The new Apple goggles, the Vision Pro, made a tremendous splash over the last couple of weeks as a new augmented reality thingy that is not quite connected to the Metaverse. I believe the most transformative aspect isn’t the immersive graphics but the new eye tracker that lets you click and tap with your gaze. This promises to be as seminal as the mouse and touch UI were in their day.
Many words have been spilled on how cool the graphics are or the fact that Apple is finally jumping into extended reality. That’s not surprising because the graphics look cool, as do the ads. In ten years, when we look back on the significance of this moment, the virtual reality aspects may get short shrift compared to the most significant innovation, which is the introduction of the first Visual Operating System.
This could transform the way we do office work. It could streamline how we work with digital twins in industrial and enterprise applications by turning our eyes into active instruments of control rather than just passive recipients.
The evolution toward visual interaction
Bloomberg previously reported that Apple had trademarked xrOS as perhaps a prelude to an extended reality operating system. It speaks volumes that Apple went with Visual OS instead. This could be as totally transformative as the graphical user interface was in its day ushered in by the mouse and then later the touch user interface ushered in by the iPhone. Apple may not have invented these innovations, but they were refined and scaled there.
The visual user interface may transform how we work with computers, eventually paving a pivotal role in freeing us from hunching over displays, contorting our necks, and tightening our shoulders to click, scroll, tap, and type our way through our daily grind.
The key frustration with modern computing is that our intention is at odds with what we look at today. First, you look, and then you hover the mouse and try and hit the same character, pixel, or field. Similarly, touch interfaces mostly work great until you spend five seconds to precisely precision the cursor to cut two characters out of your misspelled word.
The step from simply displaying graphics to visually interacting with them is no simple feat. While you may click once or twice in a second, the eyes vibrate at a rapid clip that is not always straightforward as we might imagine looking at a still scene or a large screen.
The process of seeing is an active skill in which you decide to pay attention to some object in your field of view. In Timaeus, Plato described the eyes as tentacles reaching out to grasp things in the room. Greater skill in gently caressing objects with these tentacles increases our precision in perceiving fine details and textures.
Saccade movements are quick bursts from one side of the room to the other. They help to direct attention to other objects quickly. They also cleanse the palate, making it easier to focus at different depths. This is the main kind of movement involved in reading.
There are also tiny movements called ocular micro-tremors that keep our eyes in constant vibration, this helps to constantly move the rods and cones across objects and makes it possible to see details smaller than the resolution of a single cone.

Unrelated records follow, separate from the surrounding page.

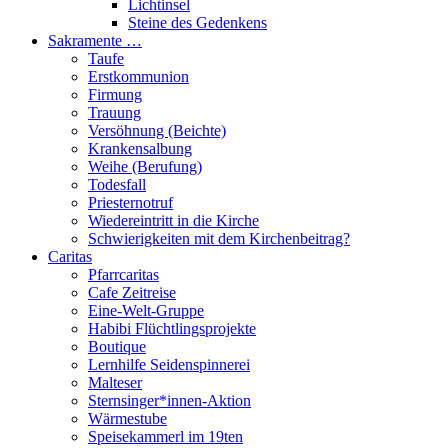
Lichtinsel
Steine des Gedenkens
Sakramente …
Taufe
Erstkommunion
Firmung
Trauung
Versöhnung (Beichte)
Krankensalbung
Weihe (Berufung)
Todesfall
Priesternotruf
Wiedereintritt in die Kirche
Schwierigkeiten mit dem Kirchenbeitrag?
Caritas
Pfarrcaritas
Cafe Zeitreise
Eine-Welt-Gruppe
Habibi Flüchtlingsprojekte
Boutique
Lernhilfe Seidenspinnerei
Malteser
Sternsinger*innen-Aktion
Wärmestube
Speisekammerl im 19ten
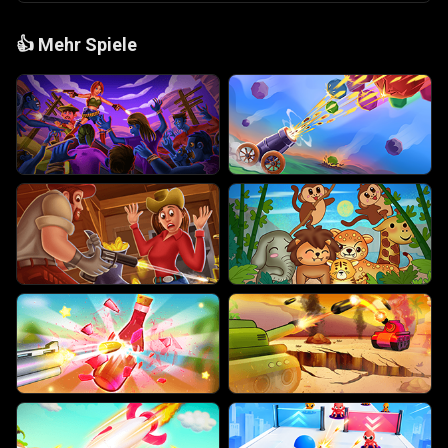
👍
Mehr Spiele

These are the most precise and fastest muscles in the human body and help to create the visual experience through a complex dance across many frequencies. At the highest frequencies, micro-ocular tremors driven from the brain stem vibrate the eyes at 60-100 hertz, which helps keep the rods and cones filled with fresh information moving the eye about 150-200 nm in the process.
One level up saccade movements at about 20 hertz and smooth pursuit movements of 1 hertz help to guide the eye’s position toward visual stimuli. The eyes are also coordinated together in the convergence movements required for 3D comprehension.
We also use different kinds of processing pipelines to acquire information about what we look at. We can acquire information sequentially, such as by counting, linearly by reading, or visually by tuning into the lines, textures, and depth of things.
History in science and marketing
Researchers and vendors have developed various innovations to quantify what we look at for years. Early work, called electro-oculography, tracked the minute magnetic changes as our eyes move since the eye emanates a slight electromagnetic difference between the cornea in the front and the retina in the back.
More recent progress measures changes in the angle of infrared light bouncing off our cornea. This underpins most of the progress in the field over the last couple of years. Companies like Tobii claim accuracy as small as .6 degrees for the head-worn kit and as little as .3 degrees for the screen-based equipment. But they also claim a precision of .01 degrees.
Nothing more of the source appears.